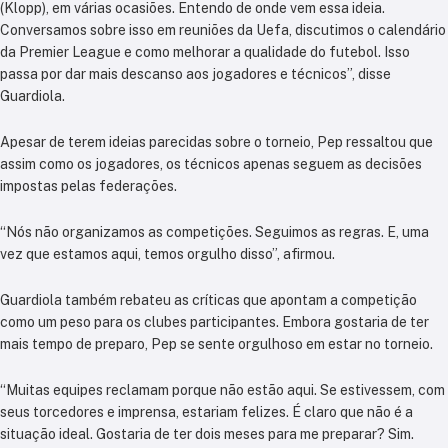
(Klopp), em várias ocasiões. Entendo de onde vem essa ideia.
Conversamos sobre isso em reuniões da Uefa, discutimos o calendário
da Premier League e como melhorar a qualidade do futebol. Isso
passa por dar mais descanso aos jogadores e técnicos”, disse
Guardiola.
Apesar de terem ideias parecidas sobre o torneio, Pep ressaltou que
assim como os jogadores, os técnicos apenas seguem as decisões
impostas pelas federações.
“Nós não organizamos as competições. Seguimos as regras. E, uma
vez que estamos aqui, temos orgulho disso”, afirmou.
Guardiola também rebateu as críticas que apontam a competição
como um peso para os clubes participantes. Embora gostaria de ter
mais tempo de preparo, Pep se sente orgulhoso em estar no torneio.
“Muitas equipes reclamam porque não estão aqui. Se estivessem, com
seus torcedores e imprensa, estariam felizes. É claro que não é a
situação ideal. Gostaria de ter dois meses para me preparar? Sim.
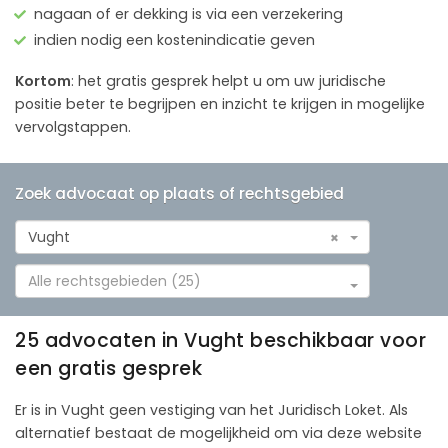
nagaan of er dekking is via een verzekering
indien nodig een kostenindicatie geven
Kortom
: het gratis gesprek helpt u om uw juridische
positie beter te begrijpen en inzicht te krijgen in mogelijke
vervolgstappen.
Zoek advocaat op plaats of rechtsgebied
Vught
×
Alle rechtsgebieden (25)
25 advocaten in Vught beschikbaar voor
een gratis gesprek
Er is in Vught geen vestiging van het Juridisch Loket. Als
alternatief bestaat de mogelijkheid om via deze website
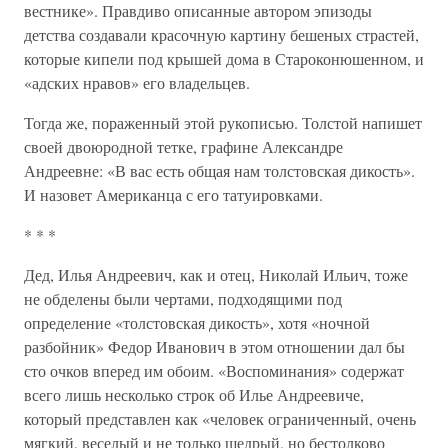
вестнике». Правдиво описанные автором эпизоды
детства создавали красочную картину бешеных страстей,
которые кипели под крышей дома в Староконюшенном, и
«адских нравов» его владельцев.
Тогда же, пораженный этой рукописью. Толстой напишет
своей двоюродной тетке, графине Александре
Андреевне: «В вас есть общая нам толстовская дикость».
И назовет Американца с его татуировками.
* * *
Дед, Илья Андреевич, как и отец, Николай Ильич, тоже
не обделены были чертами, подходящими под
определение «толстовская дикость», хотя «ночной
разбойник» Федор Иванович в этом отношении дал бы
сто очков вперед им обоим. «Воспоминания» содержат
всего лишь несколько строк об Илье Андреевиче,
который представлен как «человек ограниченный, очень
мягкий, веселый и не только щедрый, но бестолково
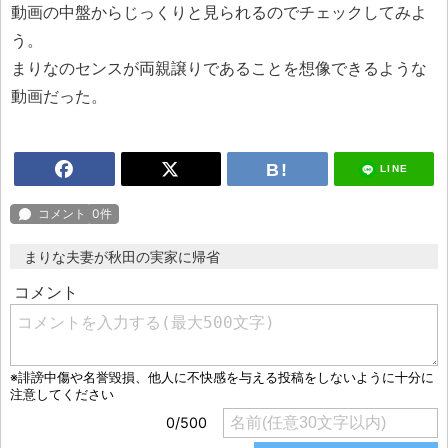
動画の中盤からじっくりと見られるのでチェックしてみよ
う。
まりなのセンスが両親譲りであることを想像できるような
動画だった。
LINE
まりな夫妻が秋田の実家に帰省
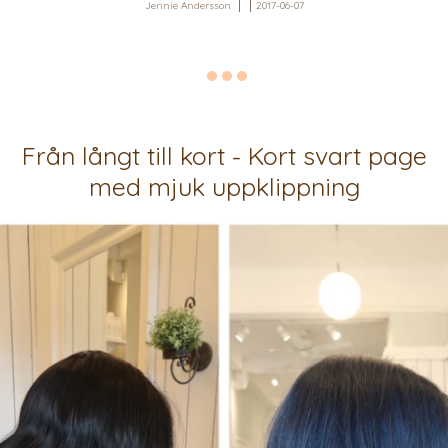
Jennie Andersson
2017-06-07
Från långt till kort - Kort svart page
med mjuk uppklippning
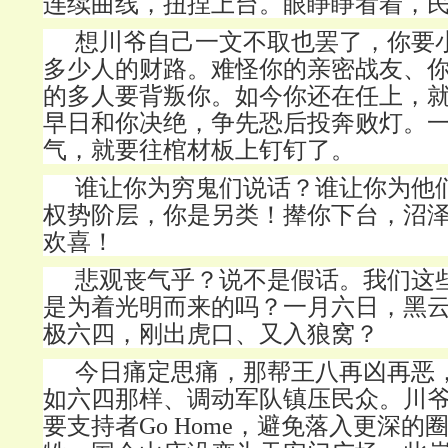
连续曲线，扭捏上台。眼睜睜㸔着，
想川爷自己一文不取也罢了，你要
多少人的财路。难怪你的亲密战友、
的多人要背叛你。如今你还在任上，
早日和你决绝，争先恐后投奔败灯。
气，就要往棺材板上钉钉了。
谁让你为穷鬼们说话？谁让你为他
权势阶层，你是另类！撵你下台，沼
欢喜！
悲观丧气乎？说不是假话。我们这
是为着光明而来的吗？一月六日，黑
极六四，刚出虎口、又入狼窝？
今日痛定思痛，那帮王八再凶再恶
如六四那样、调动军队镇压民众。川
要支持者
Go Home，避免落入更深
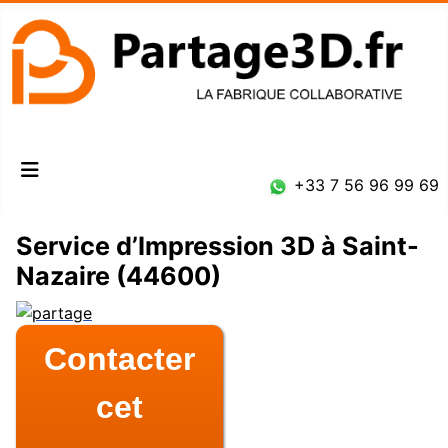
Connexion
+33 7 56 96 99 69
Service d’Impression 3D à Saint-
Nazaire (44600)
Contacter
cet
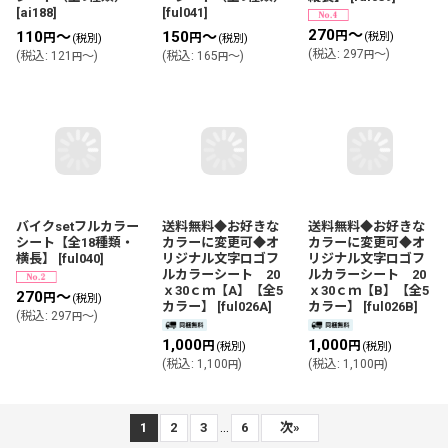
[
ai188
]
[
ful041
]
270
～
円
110
～
150
～
(税別)
円
円
(税別)
(税別)
(
税込
:
297
～
)
円
(
税込
:
121
～
)
(
税込
:
165
～
)
円
円
バイクsetフルカラー
送料無料◆お好きな
送料無料◆お好きな
シート【全18種類・
カラーに変更可◆オ
カラーに変更可◆オ
横長】
[
ful040
]
リジナル文字ロゴフ
リジナル文字ロゴフ
ルカラーシート 20
ルカラーシート 20
ｘ30ｃｍ【A】【全5
ｘ30ｃｍ【B】【全5
270
～
円
(税別)
カラー】
[
ful026A
]
カラー】
[
ful026B
]
(
税込
:
297
～
)
円
1,000
1,000
円
円
(税別)
(税別)
(
税込
:
1,100
)
(
税込
:
1,100
)
円
円
...
1
2
3
6
次
»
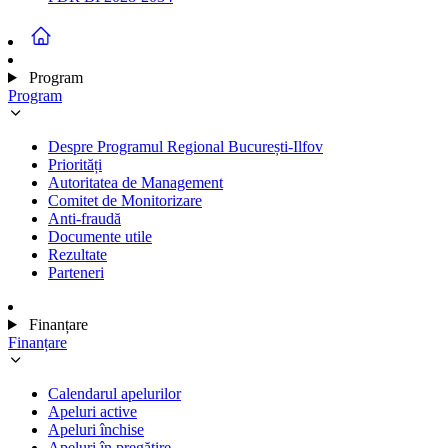
Program
Program
Despre Programul Regional București-Ilfov
Priorități
Autoritatea de Management
Comitet de Monitorizare
Anti-fraudă
Documente utile
Rezultate
Parteneri
Finanțare
Finanțare
Calendarul apelurilor
Apeluri active
Apeluri închise
Apeluri în pregătire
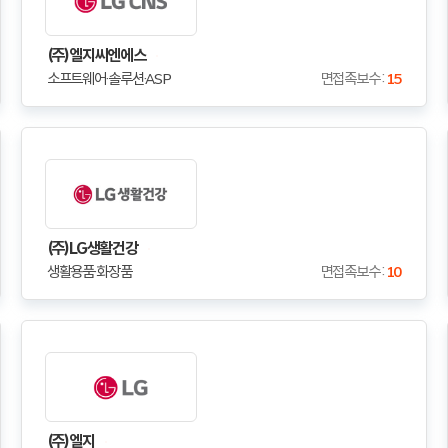
(주)엘지씨엔에스
소프트웨어·솔루션·ASP
면접족보수 :
15
(주)LG생활건강
생활용품·화장품
면접족보수 :
10
(주)엘지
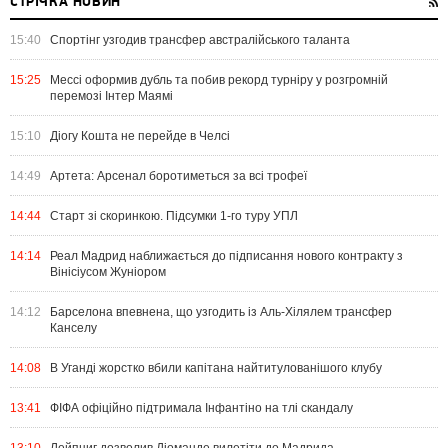
СТРІЧКА НОВИН
15:40
Спортінг узгодив трансфер австралійського таланта
15:25
Мессі оформив дубль та побив рекорд турніру у розгромній
перемозі Інтер Маямі
15:10
Діогу Кошта не перейде в Челсі
14:49
Артета: Арсенал боротиметься за всі трофеї
14:44
Старт зі скоринкою. Підсумки 1-го туру УПЛ
14:14
Реал Мадрид наближається до підписання нового контракту з
Вінісіусом Жуніором
14:12
Барселона впевнена, що узгодить із Аль-Хілялем трансфер
Канселу
14:08
В Уганді жорстко вбили капітана найтитулованішого клубу
13:41
ФІФА офіційно підтримала Інфантіно на тлі скандалу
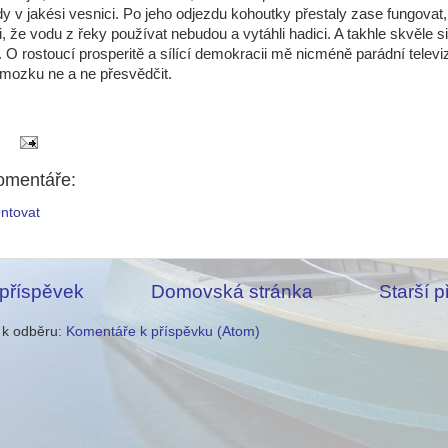
y v jakési vesnici. Po jeho odjezdu kohoutky přestaly zase fungovat,
i, že vodu z řeky používat nebudou a vytáhli hadici. A takhle skvěle si
 O rostoucí prosperitě a sílící demokracii mě nicméně parádní televi
mozku ne a ne přesvědčit.
omentáře:
ntovat
 příspěvek
Domovská stránka
Starší 
e k odběru:
Komentáře k příspěvku (Atom)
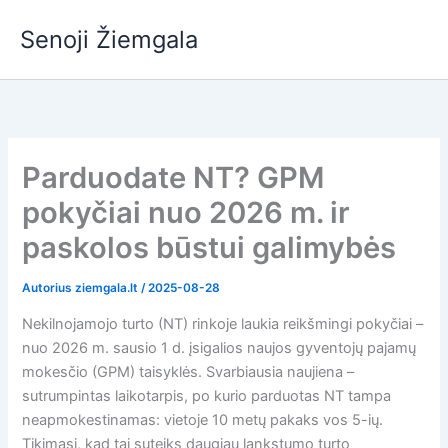
Pereiti
Senoji Žiemgala
prie
turinio
Parduodate NT? GPM
pokyčiai nuo 2026 m. ir
paskolos būstui galimybės
Autorius
ziemgala.lt
/
2025-08-28
Nekilnojamojo turto (NT) rinkoje laukia reikšmingi pokyčiai –
nuo 2026 m. sausio 1 d. įsigalios naujos gyventojų pajamų
mokesčio (GPM) taisyklės. Svarbiausia naujiena –
sutrumpintas laikotarpis, po kurio parduotas NT tampa
neapmokestinamas: vietoje 10 metų pakaks vos 5-ių.
Tikimasi, kad tai suteiks daugiau lankstumo turto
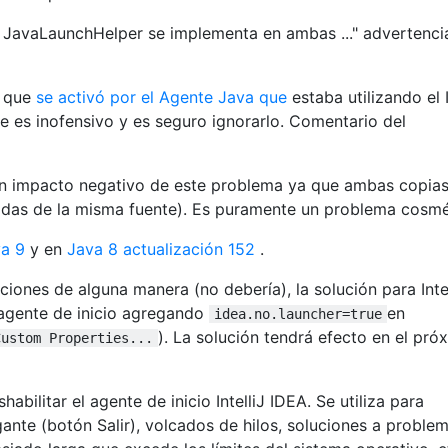
e JavaLaunchHelper se implementa en ambas ..." advertenci
 que
se activó por el Agente Java que
estaba utilizando el 
aje es inofensivo y es seguro ignorarlo. Comentario del
un impacto negativo de este problema ya que ambas copia
ladas de la misma fuente). Es puramente un problema cosmé
a 9
y en
Java 8 actualización 152
.
aciones de alguna manera (no debería), la solución para Intel
agente de inicio agregando
en
idea.no.launcher=true
). La solución tendrá efecto en el pró
Custom Properties...
bilitar el agente de inicio IntelliJ IDEA. Se utiliza para
nte (botón Salir), volcados de hilos, soluciones a proble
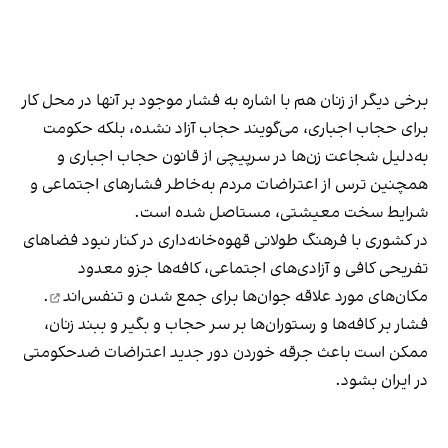
برخی دیگر از زنان هم با اشاره به فشار موجود بر آنها در محل کار
برای حجاب اجباری، می‌گویند حجاب آزاد نشده، بلکه حکومت
به‌دلیل شجاعت زن‌ها در سرپیچی از قانون حجاب اجباری و
همچنین ترس از اعتراضات مردم به‌خاطر فشارهای اجتماعی و
شرایط سخت معیشتی، مستاصل شده است.
در کشوری با فرهنگ طولانی قهوه‌‌خانه‌داری در کنار نبود فضاهای
تفریحی کافی و آزادی‌های اجتماعی، کافه‌ها جزو معدود
مکان‌های مورد علاقه جوان‌ها
برای جمع شدن و تنفس‌اند
.
فشار بر کافه‌ها و رستوران‌ها بر سر حجاب و بگیر و ببند زنان،
ممکن است باعث جرقه خوردن دور جدید اعتراضات ضدحکومتی
در ایران بشود.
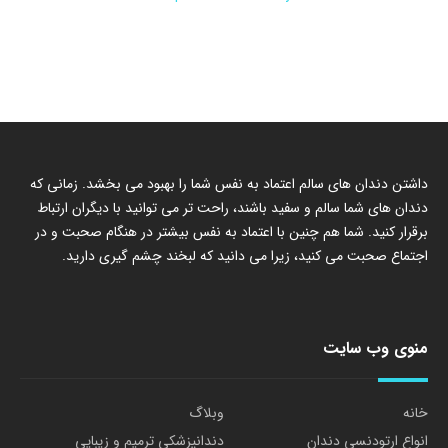
داشتن دندان های سالم اعتماد به نفس شما را بهبود می بخشد. زمانی که
دندان های شما سالم و سفید باشند، راحت تر می توانید با دیگران ارتباط
برقرار کنید. شما هم چنین با اعتماد به نفس بیشتر در هنگام صحبت و در
اجتماع صحبت می کنید، زیرا می دانید که لبخند چشم گیری دارید.
منوی وب سایت
خانه
وبلاگ
انواع ارتودنسی دندان
دندانپزشکی ترمیم و زیبایی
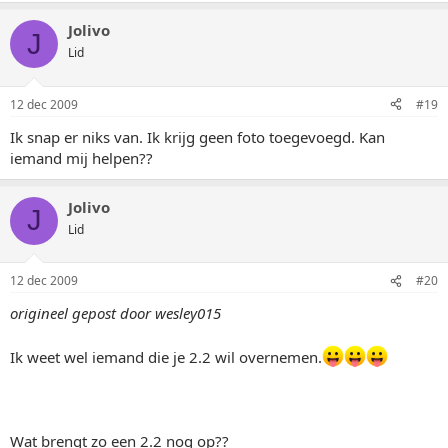
Jolivo
J
Lid
12 dec 2009
#19
Ik snap er niks van. Ik krijg geen foto toegevoegd. Kan
iemand mij helpen??
Jolivo
J
Lid
12 dec 2009
#20
origineel gepost door wesley015
Ik weet wel iemand die je 2.2 wil overnemen.
Wat brengt zo een 2.2 nog op??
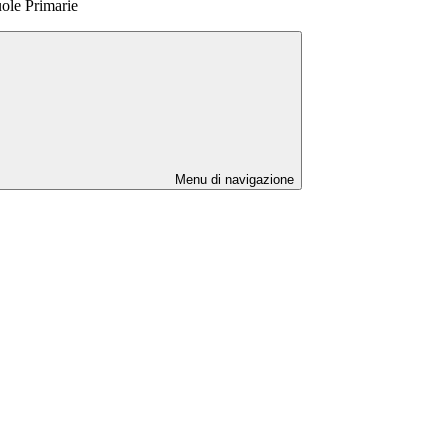
uole Primarie
Menu di navigazione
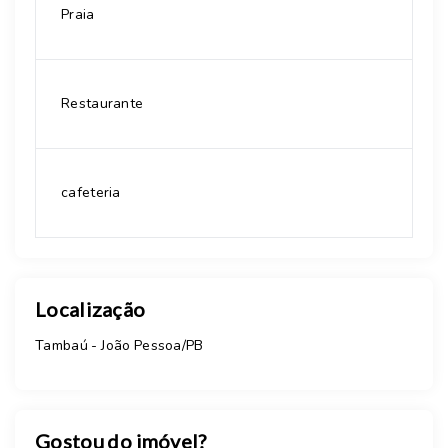
Praia
Restaurante
cafeteria
Localização
Tambaú - João Pessoa/PB
Gostou do imóvel?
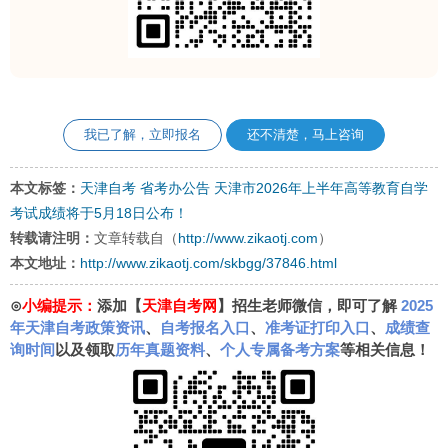
我已了解，立即报名
还不清楚，马上咨询
本文标签：
天津自考
省考办公告
天津市2026年上半年高等教育自学
考试成绩将于5月18日公布！
转载请注明：
文章转载自（
http://www.zikaotj.com
）
本文地址：
http://www.zikaotj.com/skbgg/37846.html
⊙
小编提示：
添加【
天津自考网
】招生老师微信，即可了解
2025
年天津自考政策资讯
、
自考报名入口
、
准考证打印入口
、
成绩查
询时间
以及领取
历年真题资料
、
个人专属备考方案
等相关信息！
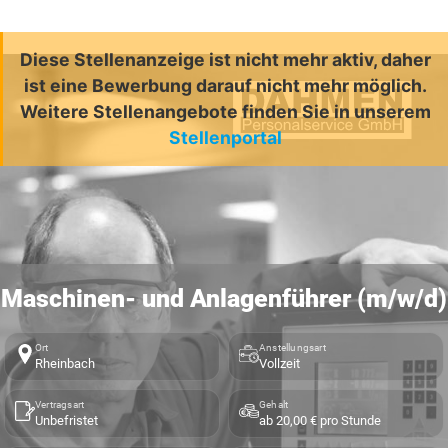
Diese Stellenanzeige ist nicht mehr aktiv, daher
ist eine Bewerbung darauf nicht mehr möglich.
Weitere Stellenangebote finden Sie in unserem
Stellenportal
Maschinen- und Anlagenführer (m/w/d)
Ort
Anstellungsart
Rheinbach
Vollzeit
Vertragsart
Gehalt
Unbefristet
ab 20,00 € pro Stunde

PROBLEM TO SOLVE: Transcribe the lines above exactly, beginning at the one with "een gratis gesprek" and ending at the one with "소프트웨어·솔루션·ASP". Include both; exclude the pictures.

TASK OUTPUT:
een gratis gesprek
Er is in Vught geen vestiging van het Juridisch Loket. Als
alternatief bestaat de mogelijkheid om via deze website
вестнике». Правдиво описанные автором эпизоды
детства создавали красочную картину бешеных страстей,
которые кипели под крышей дома в Староконюшенном, и
«адских нравов» его владельцев.
Тогда же, пораженный этой рукописью. Толстой напишет
своей двоюродной тетке, графине Александре
Андреевне: «В вас есть общая нам толстовская дикость».
И назовет Американца с его татуировками.
* * *
Дед, Илья Андреевич, как и отец, Николай Ильич, тоже
не обделены были чертами, подходящими под
определение «толстовская дикость», хотя «ночной
разбойник» Федор Иванович в этом отношении дал бы
сто очков вперед им обоим. «Воспоминания» содержат
всего лишь несколько строк об Илье Андреевиче,
который представлен как «человек ограниченный, очень
мягкий, веселый и не только щедрый, но бестолково
動画の中盤からじっくりと見られるのでチェックしてみよ
う。
まりなのセンスが両親譲りであることを想像できるような
動画だった。
LINE
まりな夫妻が秋田の実家に帰省
Jennie Andersson
2017-06-07
Från långt till kort - Kort svart page
med mjuk uppklippning
连续曲线，扭捏上台。眼睜睜㸔着，
想川爷自己一文不取也罢了，你要
多少人的财路。难怪你的亲密战友、
的多人要背叛你。如今你还在任上，
早日和你决绝，争先恐后投奔败灯。
气，就要往棺材板上钉钉了。
谁让你为穷鬼们说话？谁让你为他
权势阶层，你是另类！撵你下台，沼
欢喜！
悲观丧气乎？说不是假话。我们这
是为着光明而来的吗？一月六日，黑
极六四，刚出虎口、又入狼窝？
今日痛定思痛，那帮王八再凶再恶
如六四那样、调动军队镇压民众。川
要支持者
Go Home，避免落入更深
Connexion
+33 7 56 96 99 69
Service d’Impression 3D à Saint-
Nazaire (44600)
Contacter
cet
[
ai188
]
[
ful041
]
270
～
円
110
～
150
～
(税別)
円
円
(税別)
(税別)
(
税込
:
297
～
)
円
(
税込
:
121
～
)
(
税込
:
165
～
)
円
円
バイクsetフルカラー
送料無料◆お好きな
送料無料◆お好きな
シート【全18種類・
カラーに変更可◆オ
カラーに変更可◆オ
横長】
[
ful040
]
リジナル文字ロゴフ
リジナル文字ロゴフ
ルカラーシート 20
ルカラーシート 20
ｘ30ｃｍ【A】【全5
ｘ30ｃｍ【B】【全5
270
～
円
(税別)
カラー】
[
ful026A
]
カラー】
[
ful026B
]
(
税込
:
297
～
)
円
1,000
1,000
円
円
(税別)
(税別)
(
税込
:
1,100
)
(
税込
:
1,100
)
円
円
...
1
2
3
6
次
»
Program
Program
Despre Programul Regional București-Ilfov
Priorități
Autoritatea de Management
Comitet de Monitorizare
Anti-fraudă
Documente utile
Rezultate
Parteneri
Finanțare
Finanțare
Calendarul apelurilor
Apeluri active
Apeluri închise
Apeluri în pregătire
(주)엘지씨엔에스
소프트웨어·솔루션·ASP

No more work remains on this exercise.